Just how did the last residual loyalty to the Labour tribe finally fray away? Perhaps the beginning of the end was Peter Mandelson’s term as MP for Hartlepool (“intensely relaxed about people getting filthy rich”) during which New Labour did very little to tackle the desperation and deprivation of the nation’s former industrial heartlands. Was it accelerated by the coalition’s austerity-driven assault on social and welfare provision? Almost certainly. Did a 20 year tabloid (and broadsheet) campaign against the mostly fictional deficiencies of the EU play a part? Definitely. And did the utterly unscrupulous and venomous 12 year blitz of xenophobic propaganda by the same newspapers have an effect? Absolutely – otherwise how can the hostility to immigrants in a region that is one of the last destinations for migrants in search of employment be explained? This is a population, cynically groomed by masters of misinformation, opinion formers who would have served the Third Reich with distinction, given the opportunity. Easily persuaded to place the blame for all their discontents on outsiders and remote Brussels bureaucrats.

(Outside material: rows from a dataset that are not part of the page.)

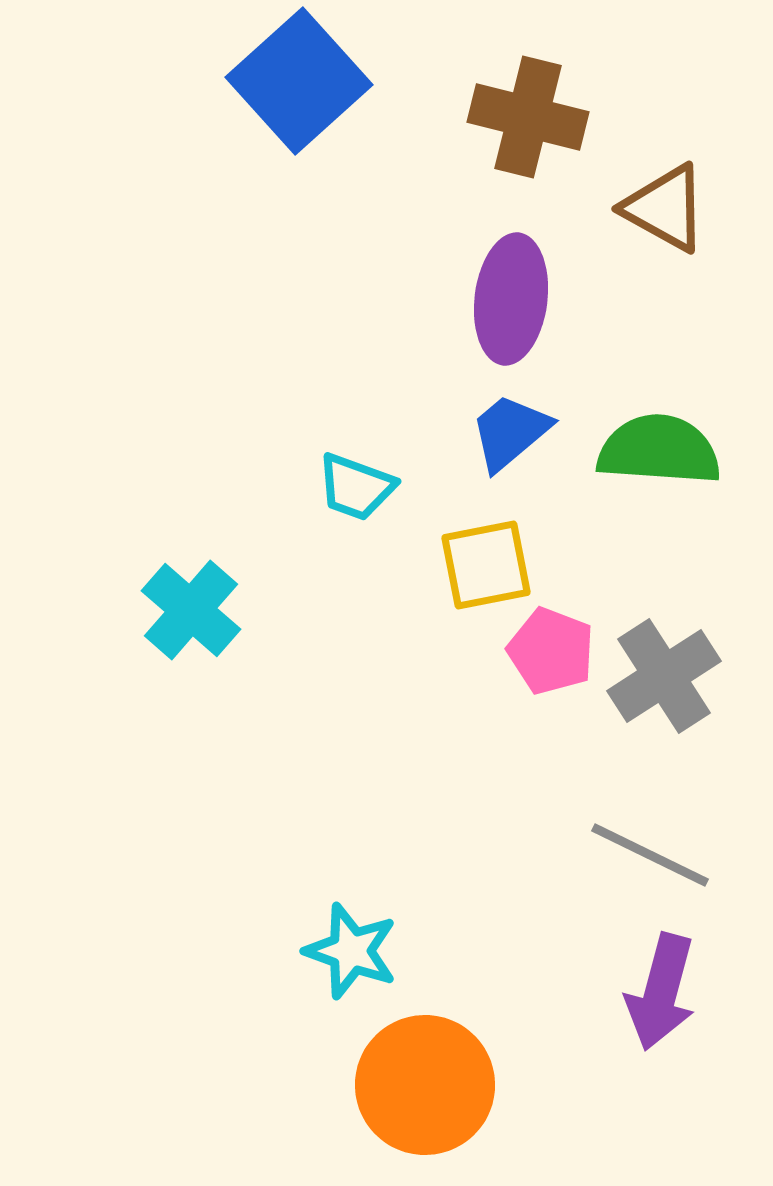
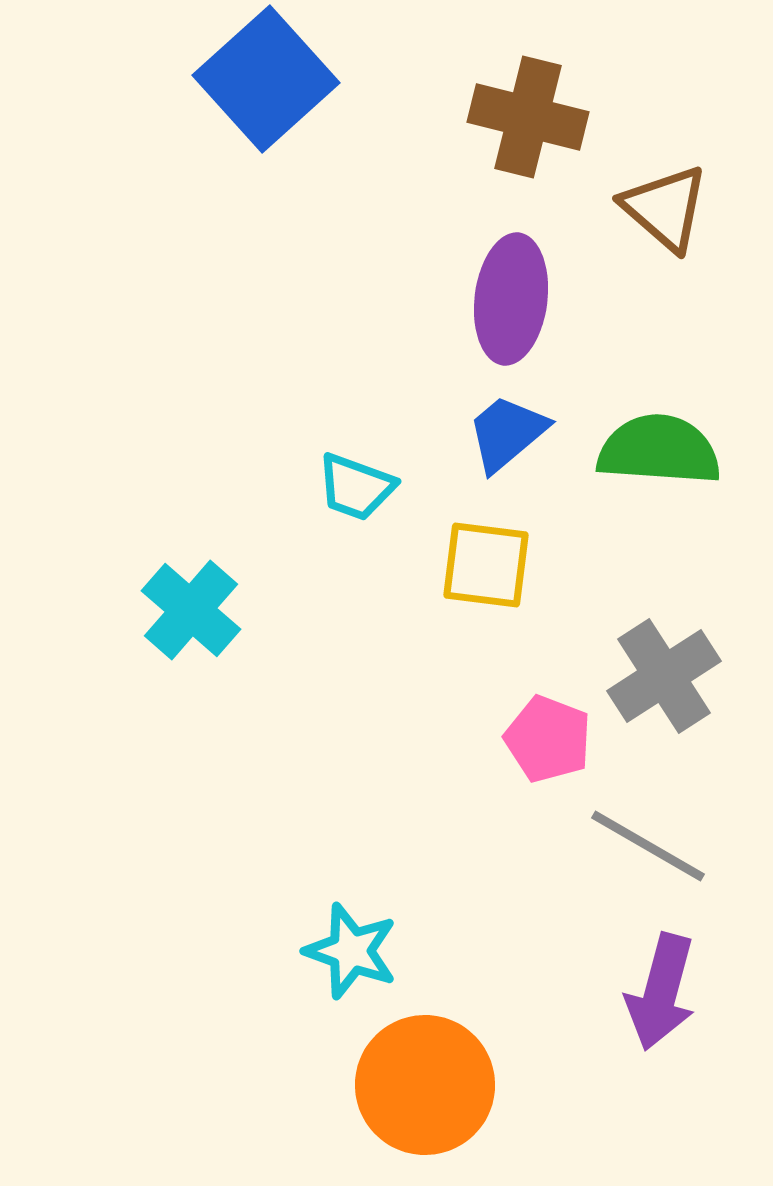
blue square: moved 33 px left, 2 px up
brown triangle: rotated 12 degrees clockwise
blue trapezoid: moved 3 px left, 1 px down
yellow square: rotated 18 degrees clockwise
pink pentagon: moved 3 px left, 88 px down
gray line: moved 2 px left, 9 px up; rotated 4 degrees clockwise
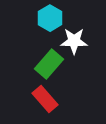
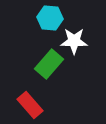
cyan hexagon: rotated 25 degrees counterclockwise
red rectangle: moved 15 px left, 6 px down
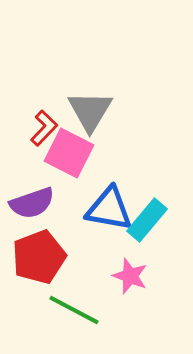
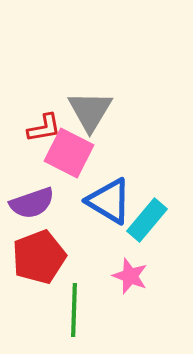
red L-shape: rotated 36 degrees clockwise
blue triangle: moved 8 px up; rotated 21 degrees clockwise
green line: rotated 64 degrees clockwise
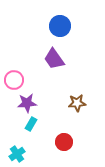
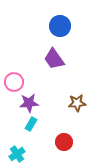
pink circle: moved 2 px down
purple star: moved 2 px right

This is all deeply depressing but what is even more astounding is that these voters have placed their trust in Johnson and Gove, a Gilbert and George tribute act in which two slightly weird looking performers attempt to outdo one another with the scale and audacity of their lies. The fight-back against an oppressive establishment elite is to be lead by a pair of former journalists whose careers were built on their ability to distort the truth to fit the prejudices of their masters and readers. Their elitist credentials are impeccable – private income, public school, Oxford. Despite that they are essentially puppets of megalomaniac media proprietors. In the case of Johnson, the strings are pulled by the weirdo Barclay Brothers whose Daily Telegraph pages are besmirched by regular windy diatribes from the pen of Johnson – for which dubious services they pay him £250K per year. The Gove strings are pulled by Rupert Murdoch (CEO, News Corporation) by whom he was employed as a Times columnist for almost a decade. Gove is a regular around Murdoch’s dinner table – who knows what they talk about but I can say with total confidence that addressing social and income inequality has never been a topic for discussion. Johnson and Gove are two of the loudest cheerleaders for the callous neoliberalism that drove their new-found followers to despair. 

What next? Can the Labour party find the language to reconnect with its lost voters? Unlikely at present. Is there a Labour leader in waiting with the skills and personality to make a difference? Maybe – but I couldn’t name one. Can Johnson and Gove deliver the White Supremacist State that the worst of their followers believe they have been promised? If they lack the stomach for a programme of repatriation there are others with no such scruples. The recent ugly scenes in Newcastle may be just the start of something very much worse. Johnson and Gove are postmodern politicians – clever and shallow, puny in stature, devoid of conscience, no grace or gravitas. Will they persuade the Scots to remain in the Union? Do they command the necessary public trust to deal with the unravelling of the Good Friday Agreement? Watch them choke as they attempt the simultaneous ownership and consumption of cake. Their false promises and falsehoods exposed will be their undoing. And they will turn to us, hold out their hands and say – it was only ever a piece of performance art. Get over it.